Thursday, June 08, 2006

In defense of Juan Cole (as if he needs it)

I'm an academic and a blogger. So I feel compelled to come to the defense of another academic and blogger, the estimable Juan Cole of Informed Comment. Cole's blog on contemporary Middle Eastern affairs is one of the most highly regarded on the net. Unlike many of the pundits and experts confidently holding forth about the Middle East, Cole actually reads and speaks the languages of the area and is an acknowledged scholar of the subject. By all reports he is scrupulous in his scholarship (which is very specialized) and respectful and fair with his students at the University of Michigan. His classroom is a safe place for expressing ideas.

But he is no shrinking violet. Cole's blog is accurate in its facts, well documented and brutally honest. It is a very political blog, but that is the nature of blogs (including this one). He has been straightforward in criticizing the monumental incompetence that has gotten the US into a catastrophic war in Iraq and fearless in calling Israel to account for its often brutal occupation of the Palestinian state. These two things have earned him the hatred of the neocons, who brought us the Iraq mistake, and the Israel lobby, for whom no criticism of Israel is ever allowed.

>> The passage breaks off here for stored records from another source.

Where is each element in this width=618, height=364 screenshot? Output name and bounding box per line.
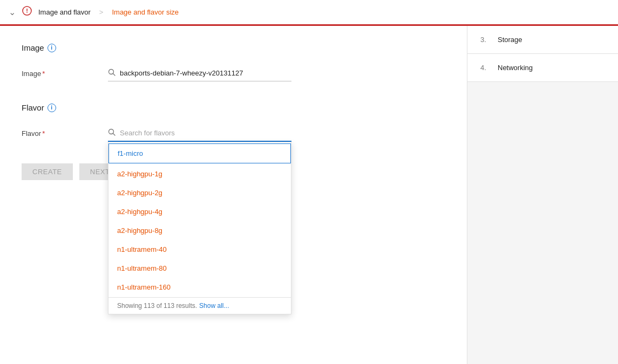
image-form-row: Image* [22,65,445,81]
flavor-info-icon[interactable]: i [47,104,56,112]
error-icon: ! [22,6,32,18]
flavor-section: Flavor i Flavor* [22,103,445,142]
back-chevron-icon[interactable]: ⌄ [9,7,16,17]
sidebar-item-storage[interactable]: 3. Storage [467,26,618,54]
image-input-container [108,65,291,81]
flavor-search-box [108,125,291,142]
main-content: Image i Image* [0,26,618,364]
flavor-option[interactable]: a2-highgpu-2g [108,183,291,202]
flavor-form-row: Flavor* f [22,125,445,142]
image-section-title: Image i [22,43,445,52]
image-search-input[interactable] [120,69,291,77]
sidebar-number: 3. [480,36,491,44]
image-label: Image* [22,65,108,78]
flavor-search-input[interactable] [120,129,291,137]
flavor-option[interactable]: a2-highgpu-8g [108,221,291,240]
sidebar-item-networking[interactable]: 4. Networking [467,54,618,82]
flavor-dropdown: f1-microa2-highgpu-1ga2-highgpu-2ga2-hig… [108,142,291,314]
image-section: Image i Image* [22,43,445,81]
image-search-icon [108,68,116,78]
step-label: Image and flavor [38,8,91,16]
substep-label: Image and flavor size [112,8,179,16]
dropdown-count: Showing 113 of 113 results. [117,302,197,310]
flavor-option[interactable]: n1-ultramem-80 [108,259,291,278]
svg-line-3 [113,74,116,76]
show-all-link[interactable]: Show all... [199,302,229,310]
dropdown-footer: Showing 113 of 113 results. Show all... [108,297,291,314]
flavor-field: f1-microa2-highgpu-1ga2-highgpu-2ga2-hig… [108,125,291,142]
flavor-option[interactable]: a2-highgpu-4g [108,202,291,221]
svg-text:!: ! [26,8,28,14]
flavor-search-icon [108,128,116,138]
sidebar-label: Networking [498,64,533,72]
image-info-icon[interactable]: i [47,44,56,52]
breadcrumb-separator: > [99,8,104,16]
flavor-section-title: Flavor i [22,103,445,112]
form-panel: Image i Image* [0,26,467,364]
flavor-option[interactable]: n1-ultramem-40 [108,240,291,259]
sidebar-label: Storage [498,36,522,44]
svg-line-5 [113,134,116,136]
flavor-dropdown-list: f1-microa2-highgpu-1ga2-highgpu-2ga2-hig… [108,142,291,297]
sidebar: 3. Storage 4. Networking [467,26,618,364]
sidebar-number: 4. [480,64,491,72]
image-title-text: Image [22,43,44,52]
image-field [108,65,291,81]
flavor-label: Flavor* [22,125,108,138]
flavor-option[interactable]: f1-micro [108,143,291,163]
flavor-title-text: Flavor [22,103,44,112]
flavor-option[interactable]: a2-highgpu-1g [108,164,291,183]
create-button[interactable]: CREATE [22,163,73,180]
flavor-option[interactable]: n1-ultramem-160 [108,278,291,297]
top-bar: ⌄ ! Image and flavor > Image and flavor … [0,0,618,26]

Earlier this year Cole was recommended for a tenured position to teach modern Middle East affairs at Yale. The Yale Sociology and History Departments separately approved the offer. This would usually be the end of the matter. But last week, in what was described by some Yale faculty members as a highly unusual move, the University's tenure committee turned the appointment down. The central issue, according to the newspaper The Jewish Week (who described Cole as one of the country's top Middle East scholars), was the political commentary on his blog.
Cole, while refusing to comment on the tenure committee’s vote, told The Jewish Week he believes that “the concerted press campaign by neoconservatives against me, which was a form of lobbying the higher administration, was inappropriate and a threat to academic integrity.

“The articles published in the Yale Standard, the New York Sun, the Wall Street Journal, Slate, and the Washington Times, as part of what was clearly an orchestrated campaign, contained made-up quotes, inaccuracies, and false charges,” he said. “The idea that I am any sort of anti-Jewish racist because I think Israel would be better off without the occupied territories is bizarre, but I fear that a falsehood repeated often enough and in high enough places may begin to lose its air of absurdity.” (The Jewish Week)
The orchestrated attack, involving op ed pieces and letters to large donors to Yale who are Jewish, had the desired effect. Now an embarrassed Yale is trying to rewrite the history of the episode. First, anonymous sources are maintaining that Cole's scholarly work is too specialized to be of general interest. But here's what the Search Committee said:
Political science professor Frances Rosenbluth, who was part of the search committee, said that Cole emerged as a clear choice.

“The committee read his work very thoroughly, in conjunction with the work of other scholars,” Rosenbluth told The Jewish Week. “We interviewed other people, we sent out letters to the field of contemporary Middle Eastern studies, and [Cole] is very highly regarded as a scholar. That’s why the committee made its recommendation.” (The Jewish Week)
They are also floating the absurd idea it wasn't Cole's blog politics but his collegiality that was at issue:
Second, the source continued, Cole appears to lack in collegiality, as his penchant for combative blog entries and personal spats with detractors might make him an unnerving fixture on Yale.
That really made me laugh. I've seen Cole many times on PBS's Newshour and he is invariably low key, respectful and non confrontational when presenting his views. Moreover if a penchant for combative blog entries were a criterion for employability, the Reveres and most of the commenters who make this such an interesting place would be unemployed.

Not one of Yale's better moments, although I am sure alum George W. Bush approves.